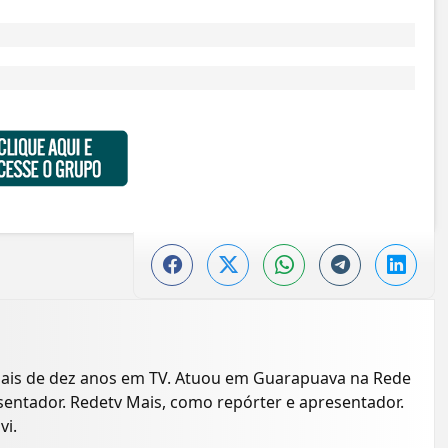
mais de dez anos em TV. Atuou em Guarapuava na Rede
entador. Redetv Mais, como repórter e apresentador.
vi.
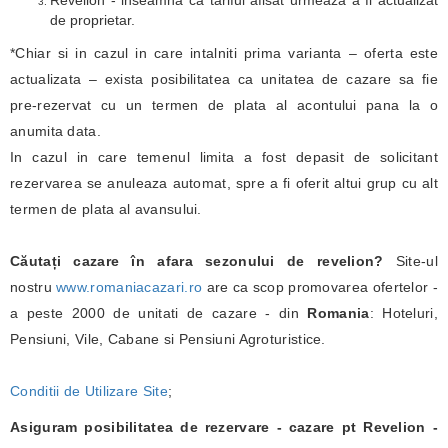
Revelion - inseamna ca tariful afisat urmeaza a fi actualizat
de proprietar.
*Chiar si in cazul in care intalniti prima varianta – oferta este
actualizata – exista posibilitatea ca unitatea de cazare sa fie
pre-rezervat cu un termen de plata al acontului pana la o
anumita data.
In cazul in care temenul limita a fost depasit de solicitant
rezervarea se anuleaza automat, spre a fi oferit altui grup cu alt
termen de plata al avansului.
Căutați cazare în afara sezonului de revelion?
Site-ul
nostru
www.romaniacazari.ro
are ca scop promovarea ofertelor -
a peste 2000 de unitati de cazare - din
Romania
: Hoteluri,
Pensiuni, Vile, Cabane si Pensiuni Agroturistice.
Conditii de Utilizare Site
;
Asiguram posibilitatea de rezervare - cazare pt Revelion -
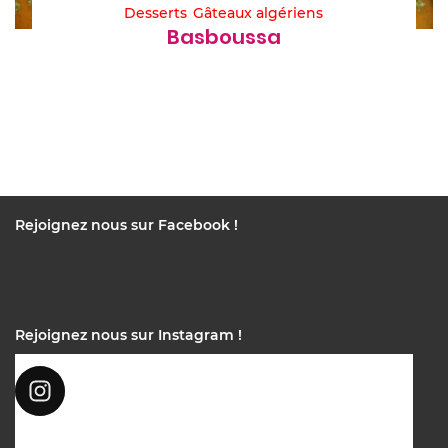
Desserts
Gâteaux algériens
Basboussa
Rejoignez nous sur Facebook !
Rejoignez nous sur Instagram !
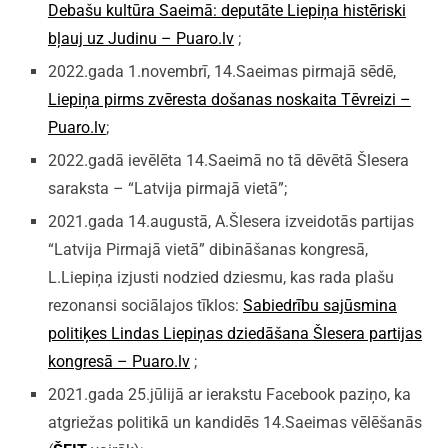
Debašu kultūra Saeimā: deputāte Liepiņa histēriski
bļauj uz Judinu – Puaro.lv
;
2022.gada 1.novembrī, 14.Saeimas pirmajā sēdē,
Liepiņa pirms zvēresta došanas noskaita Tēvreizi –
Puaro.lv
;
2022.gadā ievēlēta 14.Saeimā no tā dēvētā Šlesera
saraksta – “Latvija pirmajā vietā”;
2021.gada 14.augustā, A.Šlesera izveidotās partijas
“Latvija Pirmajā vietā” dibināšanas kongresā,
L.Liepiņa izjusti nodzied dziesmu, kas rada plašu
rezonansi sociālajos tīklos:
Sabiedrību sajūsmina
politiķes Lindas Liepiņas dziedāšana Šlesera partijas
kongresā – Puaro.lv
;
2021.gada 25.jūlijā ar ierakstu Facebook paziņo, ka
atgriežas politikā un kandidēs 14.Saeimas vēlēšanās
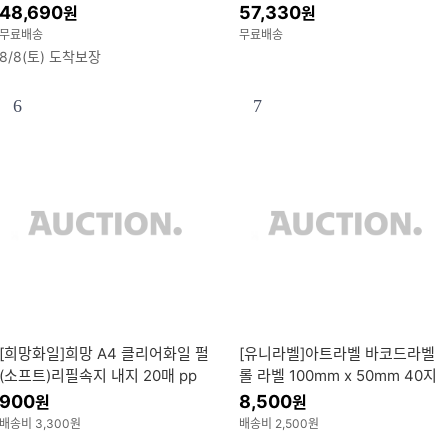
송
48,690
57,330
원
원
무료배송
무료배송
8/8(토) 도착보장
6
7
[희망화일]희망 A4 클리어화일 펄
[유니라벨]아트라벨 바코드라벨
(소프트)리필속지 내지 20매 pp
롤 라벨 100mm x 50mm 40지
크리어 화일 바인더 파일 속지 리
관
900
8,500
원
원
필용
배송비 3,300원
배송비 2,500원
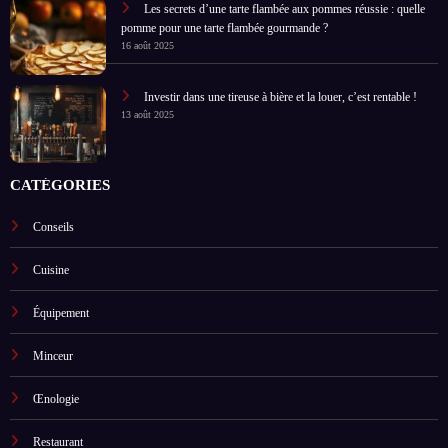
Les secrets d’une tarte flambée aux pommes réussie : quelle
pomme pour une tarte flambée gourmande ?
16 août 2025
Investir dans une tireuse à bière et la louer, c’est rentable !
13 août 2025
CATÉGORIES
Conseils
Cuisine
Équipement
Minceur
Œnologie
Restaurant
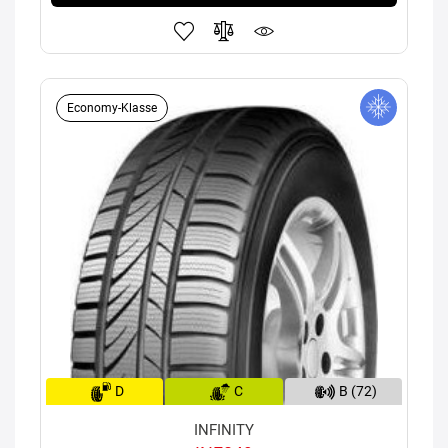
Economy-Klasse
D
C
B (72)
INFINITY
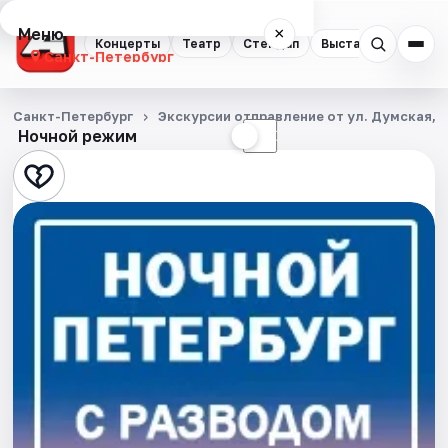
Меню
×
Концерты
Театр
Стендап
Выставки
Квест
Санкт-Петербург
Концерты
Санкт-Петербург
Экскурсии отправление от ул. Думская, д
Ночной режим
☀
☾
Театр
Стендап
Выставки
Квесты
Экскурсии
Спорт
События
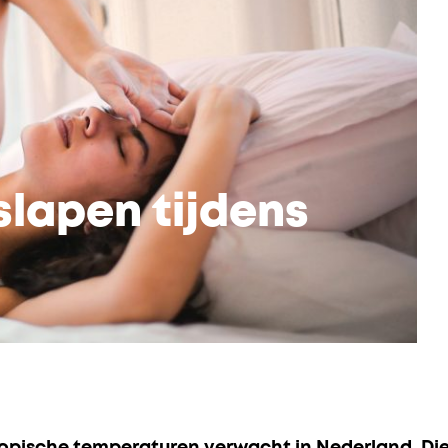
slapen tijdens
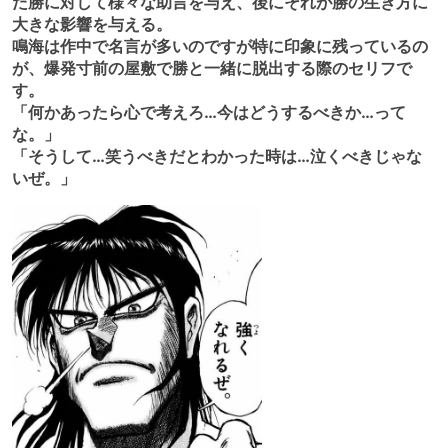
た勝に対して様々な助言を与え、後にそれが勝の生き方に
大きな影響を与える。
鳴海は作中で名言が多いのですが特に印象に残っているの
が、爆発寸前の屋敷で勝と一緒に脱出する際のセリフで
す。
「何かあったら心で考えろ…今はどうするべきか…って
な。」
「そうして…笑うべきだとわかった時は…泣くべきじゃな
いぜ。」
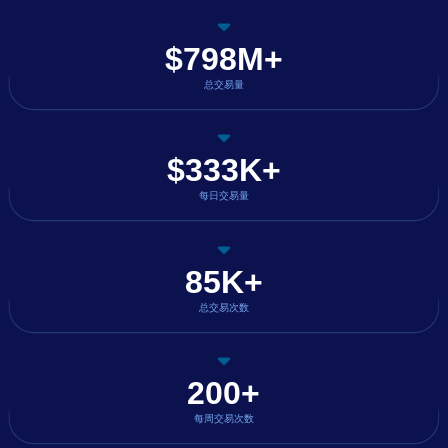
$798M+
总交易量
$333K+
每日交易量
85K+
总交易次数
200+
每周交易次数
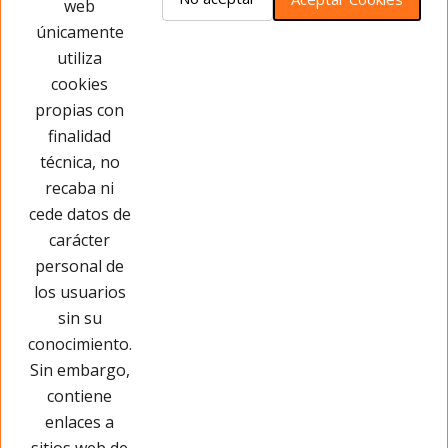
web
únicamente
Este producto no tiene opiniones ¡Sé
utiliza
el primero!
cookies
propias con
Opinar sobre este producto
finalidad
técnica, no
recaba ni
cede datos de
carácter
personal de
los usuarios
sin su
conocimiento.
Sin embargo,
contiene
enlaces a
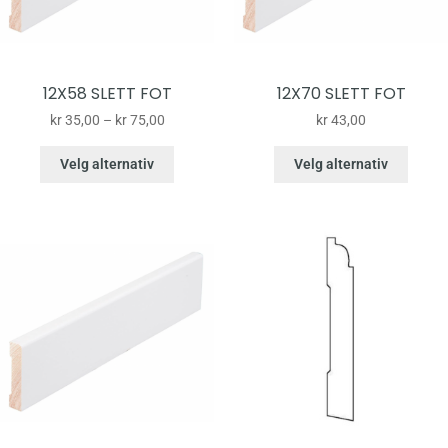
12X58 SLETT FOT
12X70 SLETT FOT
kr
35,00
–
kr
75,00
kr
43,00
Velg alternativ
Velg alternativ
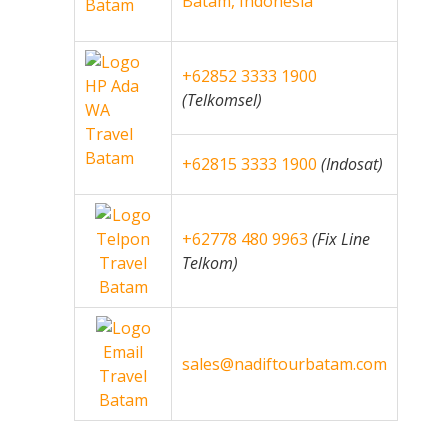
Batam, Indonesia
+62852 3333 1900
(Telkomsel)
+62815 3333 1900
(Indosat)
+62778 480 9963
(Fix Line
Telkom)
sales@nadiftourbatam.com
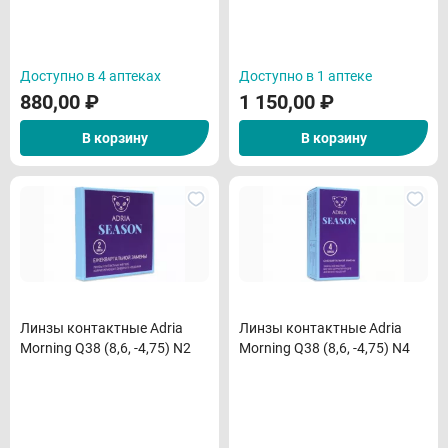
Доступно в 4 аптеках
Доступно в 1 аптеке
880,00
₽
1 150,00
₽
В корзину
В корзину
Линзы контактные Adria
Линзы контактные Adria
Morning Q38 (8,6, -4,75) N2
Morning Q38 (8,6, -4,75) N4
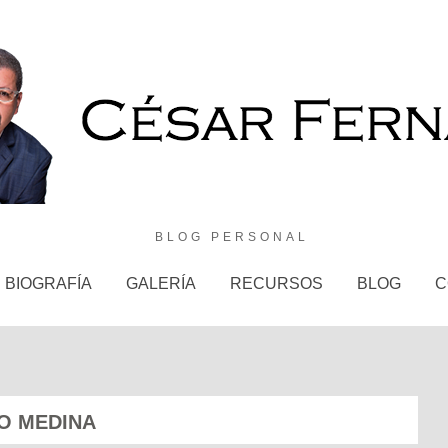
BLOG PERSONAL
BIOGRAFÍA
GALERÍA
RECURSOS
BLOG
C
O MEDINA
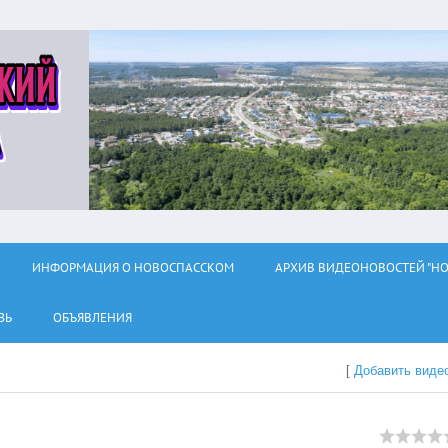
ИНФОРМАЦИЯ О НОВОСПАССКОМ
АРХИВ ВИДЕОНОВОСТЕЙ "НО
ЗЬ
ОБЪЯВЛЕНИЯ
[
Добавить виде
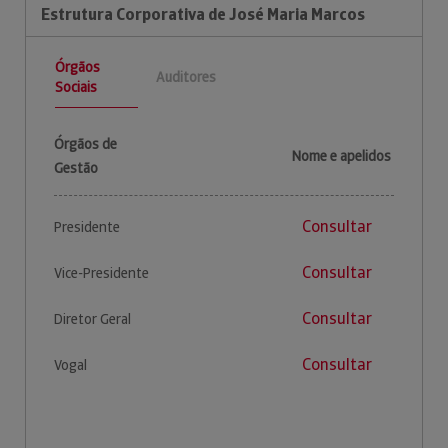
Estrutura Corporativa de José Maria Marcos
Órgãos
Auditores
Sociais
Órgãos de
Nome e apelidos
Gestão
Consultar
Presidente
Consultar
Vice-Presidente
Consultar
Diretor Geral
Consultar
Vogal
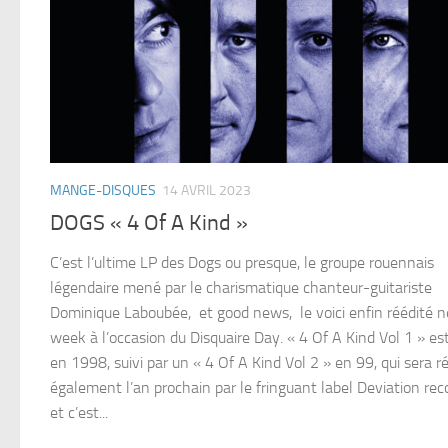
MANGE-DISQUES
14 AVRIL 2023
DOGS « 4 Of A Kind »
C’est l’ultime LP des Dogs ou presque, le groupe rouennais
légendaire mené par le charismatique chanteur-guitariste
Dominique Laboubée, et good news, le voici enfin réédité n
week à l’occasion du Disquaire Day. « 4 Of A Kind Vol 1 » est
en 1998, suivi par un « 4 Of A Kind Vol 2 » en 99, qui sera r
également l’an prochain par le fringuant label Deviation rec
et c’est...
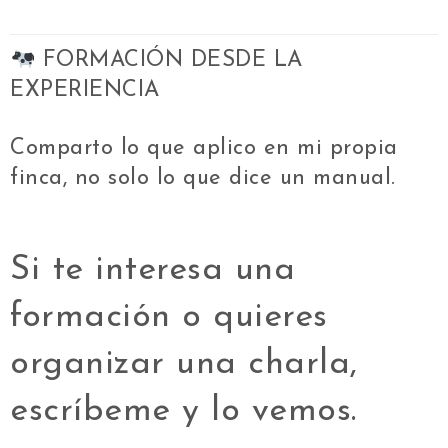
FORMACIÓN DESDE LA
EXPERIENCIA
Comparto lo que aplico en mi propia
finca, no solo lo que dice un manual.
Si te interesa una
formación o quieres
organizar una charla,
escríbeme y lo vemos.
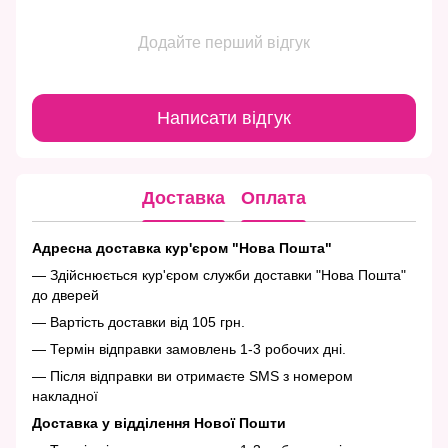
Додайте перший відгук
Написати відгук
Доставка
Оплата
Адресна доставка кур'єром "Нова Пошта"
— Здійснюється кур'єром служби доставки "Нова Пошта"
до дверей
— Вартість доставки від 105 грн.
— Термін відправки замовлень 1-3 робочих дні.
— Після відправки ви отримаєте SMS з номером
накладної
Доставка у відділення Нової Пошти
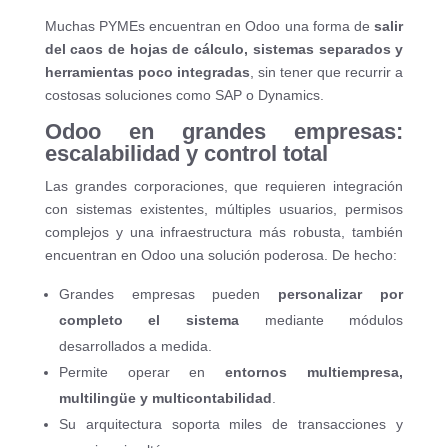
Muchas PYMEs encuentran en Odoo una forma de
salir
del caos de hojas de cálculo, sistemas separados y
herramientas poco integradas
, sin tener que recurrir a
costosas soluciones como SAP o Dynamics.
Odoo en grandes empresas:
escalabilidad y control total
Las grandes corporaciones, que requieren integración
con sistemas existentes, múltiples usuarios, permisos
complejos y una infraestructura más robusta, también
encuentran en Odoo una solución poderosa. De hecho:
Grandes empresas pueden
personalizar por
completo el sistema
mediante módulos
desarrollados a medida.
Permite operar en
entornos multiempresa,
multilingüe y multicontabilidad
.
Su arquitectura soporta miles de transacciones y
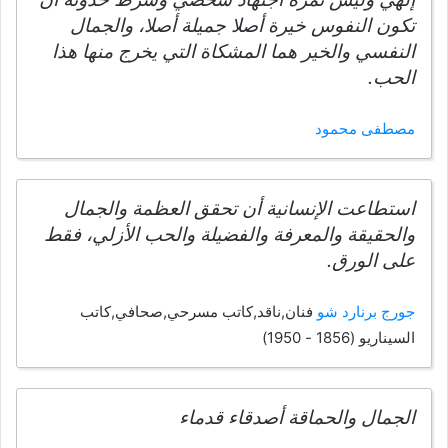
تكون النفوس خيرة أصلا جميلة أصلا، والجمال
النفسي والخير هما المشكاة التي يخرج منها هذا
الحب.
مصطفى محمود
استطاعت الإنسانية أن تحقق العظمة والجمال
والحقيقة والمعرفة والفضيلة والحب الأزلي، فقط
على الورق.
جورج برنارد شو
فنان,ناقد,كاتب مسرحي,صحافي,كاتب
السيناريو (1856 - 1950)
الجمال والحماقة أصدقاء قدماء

* * * * * * * * *

» What the task requires:
Drop the pictures, then transcribe the lines from the one containing "escríbeme y lo vemos." to the end of the data above, exactly and nothing more.

» Result below:
escríbeme y lo vemos.
Додайте перший відгук
Написати відгук
Доставка
Оплата
Адресна доставка кур'єром "Нова Пошта"
— Здійснюється кур'єром служби доставки "Нова Пошта"
до дверей
— Вартість доставки від 105 грн.
— Термін відправки замовлень 1-3 робочих дні.
— Після відправки ви отримаєте SMS з номером
накладної
Доставка у відділення Нової Пошти
Muchas PYMEs encuentran en Odoo una forma de
salir
del caos de hojas de cálculo, sistemas separados y
herramientas poco integradas
, sin tener que recurrir a
costosas soluciones como SAP o Dynamics.
Odoo en grandes empresas:
escalabilidad y control total
Las grandes corporaciones, que requieren integración
con sistemas existentes, múltiples usuarios, permisos
complejos y una infraestructura más robusta, también
encuentran en Odoo una solución poderosa. De hecho:
Grandes empresas pueden
personalizar por
completo el sistema
mediante módulos
desarrollados a medida.
Permite operar en
entornos multiempresa,
multilingüe y multicontabilidad
.
Su arquitectura soporta miles de transacciones y
تكون النفوس خيرة أصلا جميلة أصلا، والجمال
النفسي والخير هما المشكاة التي يخرج منها هذا
الحب.
مصطفى محمود
استطاعت الإنسانية أن تحقق العظمة والجمال
والحقيقة والمعرفة والفضيلة والحب الأزلي، فقط
على الورق.
جورج برنارد شو
فنان,ناقد,كاتب مسرحي,صحافي,كاتب
السيناريو (1856 - 1950)
الجمال والحماقة أصدقاء قدماء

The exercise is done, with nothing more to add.